The same people who were down on Weber probably are thinking No. 1 NCAA tournament seed right now.
Let’s see if we can level the mood swings a bit. This is a fine team. It’s also a young team. Somehow, people got it inside their brainpans that this would be a dominant team. It isn’t, not yet, even if it looked that way Tuesday night.
Illinois’ roster features one bona fide star, Deron Williams. Dee Brown is more of an athlete than a basketball player, meaning he provides bursts of energy on fast breaks but is caged when it becomes a half-court game. He doesn’t have the skills of a point guard and he doesn’t shoot well enough to be a shooting guard. If I’m the coach of Illinois’ track team, I introduce him to the wonders of the 100-meter dash.
If Head can stay out of off-court trouble and shoot like he did Tuesday night (5 of 12 on three-pointers), maybe this team will go from a fine team to a very good team.

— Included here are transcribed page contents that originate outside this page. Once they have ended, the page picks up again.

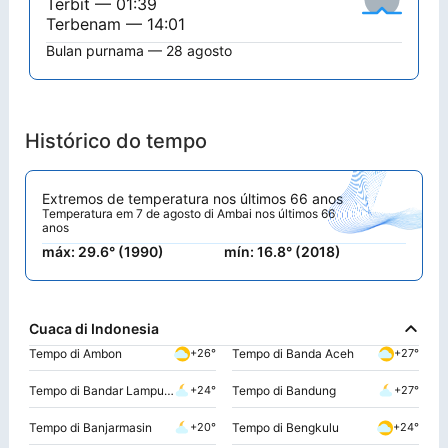
Terbit — 01:39
Terbenam — 14:01
Bulan purnama — 28 agosto
Histórico do tempo
Extremos de temperatura nos últimos 66 anos
Temperatura em 7 de agosto di Ambai nos últimos 66
anos
máx: 29.6° (1990)
mín: 16.8° (2018)
Cuaca di Indonesia
Tempo di Ambon
Tempo di Banda Aceh
+26°
+27°
Tempo di Bandar Lampung
Tempo di Bandung
+24°
+27°
Tempo di Banjarmasin
Tempo di Bengkulu
+20°
+24°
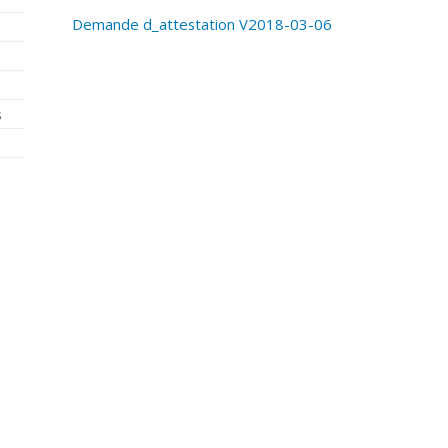
Demande d_attestation V2018-03-06
s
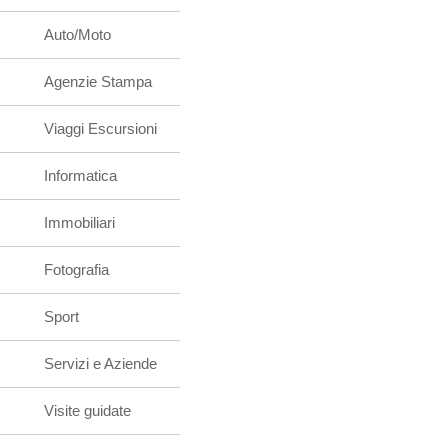
Auto/Moto
Agenzie Stampa
Viaggi Escursioni
Informatica
Immobiliari
Fotografia
Sport
Servizi e Aziende
Visite guidate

Look, part of the earlier difficulties for Weber had to do with not being, of all people, Bill Self. Anger over the way Self left for Kansas somehow had given way to an almost romantic view of the departed coach. People wistfully wondered how old Bill would have handled this press or that matchup zone.
Old Bill has his own problems, having watched Oklahoma State torch his team by 20 Monday night.
“Bruce deserves a lot of credit,” Michigan State coach Tom Izzo said. “It’s not easy coming in [from another program].”
So a young Illinois team took another step in the search to find itself Tuesday night, and this is what it found: It found that it could stop a team that had shot 73.3 percent Saturday at Ohio State.
It found that maybe its coach can coach a little bit. Weber already has gone through two or three image makeovers, even if he hasn’t changed a bit.